La montagne est «devenue catholique» entre les années 1920 et 1960 par une conjonction de patriotisme et de religion. Telle est la thèse développée par Jacques Rime dans son ouvrage Le baptême de la montagne. Préalpes fribourgeoises et construction religieuse du territoire (XVIIe-XXe siècle), paru en 2021 aux éditions Alphil. Le curé de Belfaux, Courtion et Grolley résume ses recherches dans une interview publiée le 6 août 2021 dans le quotidien romand La Liberté. L’abbé, qui est un spécialiste des traditions spirituelles en alpage, a déjà effectué plusieurs bénédictions de troupeaux, dans les Préalpes.
Il sait donc que les chapelles, croix et autres oratoires qui font le charme du paysage gruérien sont loin d’être immémoriales. Il y a encore deux siècles, l’Eglise était plutôt méfiante envers ces territoires. «La montagne était un endroit éloigné, où les gens n’étaient plus sous le contrôle du clergé», note Jacques Rime.
Ce n’est qu’à partir du 18e siècle, avec le mouvement romantique et l’apparition du tourisme, que les élites européennes découvrent la nature et la montagne: des endroits préservés avec une population moins marquée par la modernité.
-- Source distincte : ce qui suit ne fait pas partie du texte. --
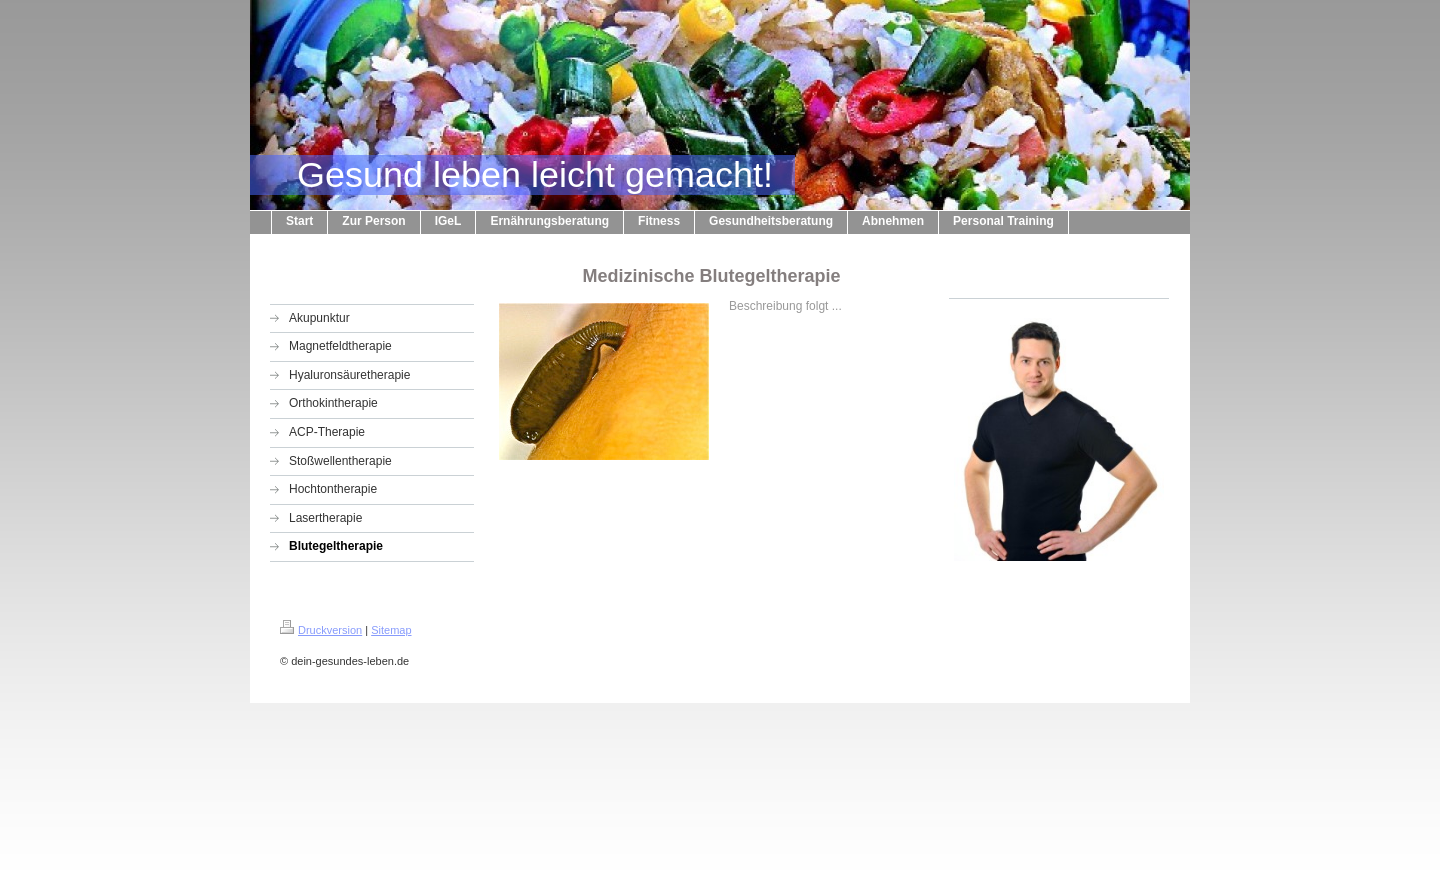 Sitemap (391, 630)
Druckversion (321, 630) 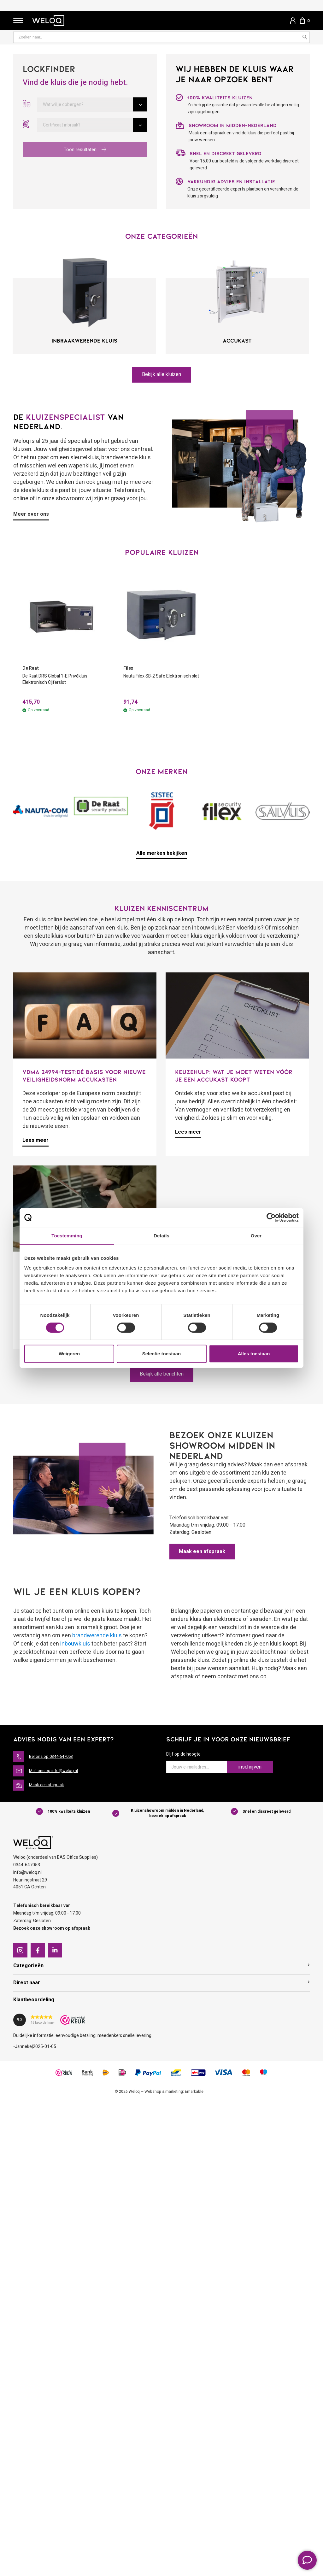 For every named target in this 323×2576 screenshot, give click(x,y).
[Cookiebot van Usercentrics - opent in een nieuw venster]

L’exaltation de la montagne, qui commence en Gruyère, profite d’une alliance entre le monde libéral-radical et les conservateurs, vers 1900. Cette «union sacrée» culmine avec la défense spirituelle nationale des années 1930 et 1940.
L’abbé Joseph Bovet, avec ses chants qui sacralisaient la montagne, a eu un «rôle charnière» dans ce phénomène, explique Jacques Rime. Parce qu’il était professeur à l’Ecole normale, il formait des instituteurs à la musique, qui formaient à leur tour d’autres personnes. Autour de Joseph Bovet, s’est constituée une floraison de prêtres intéressés par la tradition.
L’appropriation religieuse de la montagne se traduit notamment par une multiplication des chapelles, de plus en plus en altitude. «Le nombre de sanctuaires dédiés au culte de Marie augmente également, passant de 20% au XVIIe siècle à 58% actuellement», explique le curé fribourgeois. L’invention de la tradition chrétienne montagnarde a également pour effet, à partir de l’entre-deux-guerres, de rendre les légendes compatibles avec la religion dominante. Dans des chansons de l’abbé Bovet reprenant des contes gruériens, les lutins deviennent notamment des anges.
La figure de l’armailli acquiert en outre une dimension religieuse, devenant pour l’Eglise le gardien des valeurs chrétiennes.
Pour Jacques Rime, la présence du religieux en montagne a toutefois été marquée par un recul ces dernières décennies, mais aussi par une transformation de la notion de sacré. «De plus en plus de gens ont commencé à mettre les cendres de leurs défunts en montagne, ce qui montre qu’elle acquiert plus de valeur que le cimetière».
Référence: Le baptême de la montagne. Préalpes fribourgeoises et construction religieuse du territoire (XVIIe-XXe siècle), éditions Alphil (Neuchâtel), 2021.